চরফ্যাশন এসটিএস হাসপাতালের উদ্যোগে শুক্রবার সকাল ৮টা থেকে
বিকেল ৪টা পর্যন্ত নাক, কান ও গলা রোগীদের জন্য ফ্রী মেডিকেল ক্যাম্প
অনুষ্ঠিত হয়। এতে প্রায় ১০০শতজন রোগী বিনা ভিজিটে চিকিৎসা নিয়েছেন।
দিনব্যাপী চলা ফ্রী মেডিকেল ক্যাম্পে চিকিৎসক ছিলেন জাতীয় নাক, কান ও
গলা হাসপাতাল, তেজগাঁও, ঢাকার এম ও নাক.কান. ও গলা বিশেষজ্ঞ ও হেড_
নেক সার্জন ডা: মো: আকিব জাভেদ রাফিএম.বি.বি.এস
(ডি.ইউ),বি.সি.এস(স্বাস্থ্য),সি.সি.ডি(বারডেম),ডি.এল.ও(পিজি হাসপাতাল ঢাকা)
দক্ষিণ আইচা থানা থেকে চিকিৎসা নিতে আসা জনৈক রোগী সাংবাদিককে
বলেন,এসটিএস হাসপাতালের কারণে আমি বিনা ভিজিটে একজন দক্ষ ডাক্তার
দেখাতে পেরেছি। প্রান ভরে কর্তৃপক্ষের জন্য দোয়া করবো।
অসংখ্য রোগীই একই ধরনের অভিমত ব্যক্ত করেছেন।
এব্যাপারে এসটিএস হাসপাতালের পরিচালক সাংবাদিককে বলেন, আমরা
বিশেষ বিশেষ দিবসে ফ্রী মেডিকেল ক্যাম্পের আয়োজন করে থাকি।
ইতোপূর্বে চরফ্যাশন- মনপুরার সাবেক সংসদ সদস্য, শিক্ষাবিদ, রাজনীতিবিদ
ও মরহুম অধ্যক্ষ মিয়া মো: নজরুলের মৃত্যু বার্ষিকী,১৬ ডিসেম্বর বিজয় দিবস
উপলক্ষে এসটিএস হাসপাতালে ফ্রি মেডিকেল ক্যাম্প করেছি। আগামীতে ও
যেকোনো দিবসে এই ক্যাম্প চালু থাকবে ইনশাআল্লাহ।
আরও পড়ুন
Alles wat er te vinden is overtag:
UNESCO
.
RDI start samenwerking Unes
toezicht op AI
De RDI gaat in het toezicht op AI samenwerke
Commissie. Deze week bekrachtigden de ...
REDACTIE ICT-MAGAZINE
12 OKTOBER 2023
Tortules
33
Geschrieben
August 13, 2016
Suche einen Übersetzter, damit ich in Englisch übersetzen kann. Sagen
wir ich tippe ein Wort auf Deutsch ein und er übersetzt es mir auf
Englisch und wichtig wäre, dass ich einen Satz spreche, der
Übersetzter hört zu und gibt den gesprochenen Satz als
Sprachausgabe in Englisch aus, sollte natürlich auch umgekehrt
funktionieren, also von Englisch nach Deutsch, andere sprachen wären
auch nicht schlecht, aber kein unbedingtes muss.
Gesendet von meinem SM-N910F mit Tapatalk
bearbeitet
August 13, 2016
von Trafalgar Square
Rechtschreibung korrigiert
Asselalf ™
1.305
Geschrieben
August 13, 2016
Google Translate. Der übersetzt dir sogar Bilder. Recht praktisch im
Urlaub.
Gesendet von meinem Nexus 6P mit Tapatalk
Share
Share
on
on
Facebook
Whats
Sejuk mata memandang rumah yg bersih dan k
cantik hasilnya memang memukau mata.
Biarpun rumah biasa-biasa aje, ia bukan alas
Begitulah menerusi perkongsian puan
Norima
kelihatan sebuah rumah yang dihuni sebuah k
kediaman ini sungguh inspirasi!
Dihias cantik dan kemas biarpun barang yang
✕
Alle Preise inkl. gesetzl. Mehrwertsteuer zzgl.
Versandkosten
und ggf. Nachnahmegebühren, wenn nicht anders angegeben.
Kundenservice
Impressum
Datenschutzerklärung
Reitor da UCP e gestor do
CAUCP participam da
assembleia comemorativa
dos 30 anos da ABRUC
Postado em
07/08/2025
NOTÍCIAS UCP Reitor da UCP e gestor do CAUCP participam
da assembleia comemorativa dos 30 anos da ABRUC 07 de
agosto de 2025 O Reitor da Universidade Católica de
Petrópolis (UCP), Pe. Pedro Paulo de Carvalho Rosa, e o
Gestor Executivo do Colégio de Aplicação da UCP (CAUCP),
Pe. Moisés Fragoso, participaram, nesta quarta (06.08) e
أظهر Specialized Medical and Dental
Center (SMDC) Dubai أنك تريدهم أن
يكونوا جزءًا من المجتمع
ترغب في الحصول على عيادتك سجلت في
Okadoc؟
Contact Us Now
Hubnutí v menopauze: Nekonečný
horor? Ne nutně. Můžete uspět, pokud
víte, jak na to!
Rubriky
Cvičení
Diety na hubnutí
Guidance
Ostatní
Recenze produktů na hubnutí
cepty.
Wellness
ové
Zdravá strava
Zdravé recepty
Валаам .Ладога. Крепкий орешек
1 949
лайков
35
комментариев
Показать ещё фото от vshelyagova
::::::
TASK TO COMPLETE:
Transcribe the entries above so that nothing in them differs from the original.

RESPONSE TO THE EXERCISE:
চরফ্যাশন এসটিএস হাসপাতালের উদ্যোগে শুক্রবার সকাল ৮টা থেকে
বিকেল ৪টা পর্যন্ত নাক, কান ও গলা রোগীদের জন্য ফ্রী মেডিকেল ক্যাম্প
অনুষ্ঠিত হয়। এতে প্রায় ১০০শতজন রোগী বিনা ভিজিটে চিকিৎসা নিয়েছেন।
দিনব্যাপী চলা ফ্রী মেডিকেল ক্যাম্পে চিকিৎসক ছিলেন জাতীয় নাক, কান ও
গলা হাসপাতাল, তেজগাঁও, ঢাকার এম ও নাক.কান. ও গলা বিশেষজ্ঞ ও হেড_
নেক সার্জন ডা: মো: আকিব জাভেদ রাফিএম.বি.বি.এস
(ডি.ইউ),বি.সি.এস(স্বাস্থ্য),সি.সি.ডি(বারডেম),ডি.এল.ও(পিজি হাসপাতাল ঢাকা)
দক্ষিণ আইচা থানা থেকে চিকিৎসা নিতে আসা জনৈক রোগী সাংবাদিককে
বলেন,এসটিএস হাসপাতালের কারণে আমি বিনা ভিজিটে একজন দক্ষ ডাক্তার
দেখাতে পেরেছি। প্রান ভরে কর্তৃপক্ষের জন্য দোয়া করবো।
অসংখ্য রোগীই একই ধরনের অভিমত ব্যক্ত করেছেন।
এব্যাপারে এসটিএস হাসপাতালের পরিচালক সাংবাদিককে বলেন, আমরা
বিশেষ বিশেষ দিবসে ফ্রী মেডিকেল ক্যাম্পের আয়োজন করে থাকি।
ইতোপূর্বে চরফ্যাশন- মনপুরার সাবেক সংসদ সদস্য, শিক্ষাবিদ, রাজনীতিবিদ
ও মরহুম অধ্যক্ষ মিয়া মো: নজরুলের মৃত্যু বার্ষিকী,১৬ ডিসেম্বর বিজয় দিবস
উপলক্ষে এসটিএস হাসপাতালে ফ্রি মেডিকেল ক্যাম্প করেছি। আগামীতে ও
যেকোনো দিবসে এই ক্যাম্প চালু থাকবে ইনশাআল্লাহ।
আরও পড়ুন
Alles wat er te vinden is overtag:
UNESCO
.
RDI start samenwerking Unes
toezicht op AI
De RDI gaat in het toezicht op AI samenwerke
Commissie. Deze week bekrachtigden de ...
REDACTIE ICT-MAGAZINE
12 OKTOBER 2023
Tortules
33
Geschrieben
August 13, 2016
Suche einen Übersetzter, damit ich in Englisch übersetzen kann. Sagen
wir ich tippe ein Wort auf Deutsch ein und er übersetzt es mir auf
Englisch und wichtig wäre, dass ich einen Satz spreche, der
Übersetzter hört zu und gibt den gesprochenen Satz als
Sprachausgabe in Englisch aus, sollte natürlich auch umgekehrt
funktionieren, also von Englisch nach Deutsch, andere sprachen wären
auch nicht schlecht, aber kein unbedingtes muss.
Gesendet von meinem SM-N910F mit Tapatalk
bearbeitet
August 13, 2016
von Trafalgar Square
Rechtschreibung korrigiert
Asselalf ™
1.305
Geschrieben
August 13, 2016
Google Translate. Der übersetzt dir sogar Bilder. Recht praktisch im
Urlaub.
Gesendet von meinem Nexus 6P mit Tapatalk
Share
Share
on
on
Facebook
Whats
Sejuk mata memandang rumah yg bersih dan k
cantik hasilnya memang memukau mata.
Biarpun rumah biasa-biasa aje, ia bukan alas
Begitulah menerusi perkongsian puan
Norima
kelihatan sebuah rumah yang dihuni sebuah k
kediaman ini sungguh inspirasi!
Dihias cantik dan kemas biarpun barang yang
✕
Alle Preise inkl. gesetzl. Mehrwertsteuer zzgl.
Versandkosten
und ggf. Nachnahmegebühren, wenn nicht anders angegeben.
Kundenservice
Impressum
Datenschutzerklärung
Reitor da UCP e gestor do
CAUCP participam da
assembleia comemorativa
dos 30 anos da ABRUC
Postado em
07/08/2025
NOTÍCIAS UCP Reitor da UCP e gestor do CAUCP participam
da assembleia comemorativa dos 30 anos da ABRUC 07 de
agosto de 2025 O Reitor da Universidade Católica de
Petrópolis (UCP), Pe. Pedro Paulo de Carvalho Rosa, e o
Gestor Executivo do Colégio de Aplicação da UCP (CAUCP),
Pe. Moisés Fragoso, participaram, nesta quarta (06.08) e
أظهر Specialized Medical and Dental
Center (SMDC) Dubai أنك تريدهم أن
يكونوا جزءًا من المجتمع
ترغب في الحصول على عيادتك سجلت في
Okadoc؟
Contact Us Now
Hubnutí v menopauze: Nekonečný
horor? Ne nutně. Můžete uspět, pokud
víte, jak na to!
Rubriky
Cvičení
Diety na hubnutí
Guidance
Ostatní
Recenze produktů na hubnutí
cepty.
Wellness
ové
Zdravá strava
Zdravé recepty
Валаам .Ладога. Крепкий орешек
1 949
лайков
35
комментариев
Показать ещё фото от vshelyagova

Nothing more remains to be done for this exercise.